Institut Curie has assigned exclusive rights to FGFR3 gene mutations for use in detecting bladder cancer to Abbott Molecular, allowing the company to expand its market presence in molecular diagnostics and bladder cancer.

“We are pleased to partner with Abbott given their deep expertise in molecular and companion diagnostics,” says Damien Salauze, vice president of business development and licensing at Institut Curie. “Our agreement helps Institut Curie optimize the clinical utility of FGFR3, and we are looking forward to combining our strengths with Abbott to create a diagnostic to help improve care for bladder cancer patients.”

Activating FGFR3 gene mutations are seen in about 70% of low-grade and 15 to 20% of high-grade bladder cancer cases, making them useful biomarkers to assist in early detection. About 75,000 new cases of bladder cancer are diagnosed in the United States each year, but many patients in stages 0 to 2 can be treated successfully with surgery and chemotherapy.
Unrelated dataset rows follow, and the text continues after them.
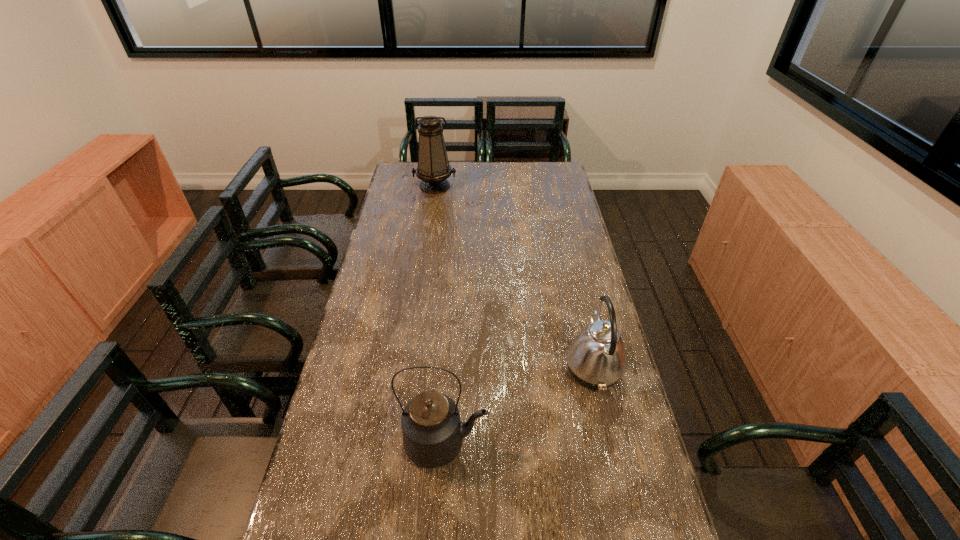 At what (x,y) coordinates should I click in order to perform the action: click on the farthest object. Please return your answer as a coordinate pair (x, y). The height and width of the screenshot is (540, 960). Looking at the image, I should click on (433, 169).

The width and height of the screenshot is (960, 540). In order to click on the nearer kettle in this screenshot , I will do `click(432, 431)`.

What are the coordinates of `the nearest object` in the screenshot? It's located at (432, 431).

The width and height of the screenshot is (960, 540). What are the coordinates of `the shorter kettle` in the screenshot? It's located at (596, 358).

Where is `the right kettle`? the right kettle is located at coordinates (596, 358).

What are the coordinates of `free space located 0.320m on the right of the farthest object` in the screenshot? It's located at (525, 186).

Identify the location of vacant space situated spout on the nearer kettle. The height and width of the screenshot is (540, 960). (589, 443).

This screenshot has width=960, height=540. What are the coordinates of `free spot located from the spout of the rightmost object` in the screenshot? It's located at (527, 368).

The image size is (960, 540). I want to click on vacant region located from the spout of the rightmost object, so click(540, 368).

The height and width of the screenshot is (540, 960). Find the location of `free space located from the spout of the rightmost object`. free space located from the spout of the rightmost object is located at coordinates (482, 368).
Currently, 9 in 10 patients with stage 1 bladder cancer live 5 years or longer.

“FGFR3 mutations have a broad clinical utility—including early detection, disease monitoring, and predicting patient outcomes—which offers an opportunity for doctors to help improve bladder cancer patient outcomes and quality of life,” says Michael Cookson, MD, chairman of the department of urology at the University of Oklahoma College of Medicine and a member of the scientific advisory board for the Bladder Cancer Advocacy Network.

Abbott currently offers the only FDA-approved urine-based molecular test for bladder cancer, UroVysion, which is included in the National Comprehensive Cancer Network and European Association of Urology guidelines.

The FGFR3 mutation analysis assay will be available in early 2015. Abbott is also in the process of developing reagents for further studies, and is exploring collaborations with pharmaceutical companies to leverage the FGFR3 test as a companion diagnostic for emerging bladder cancer therapies.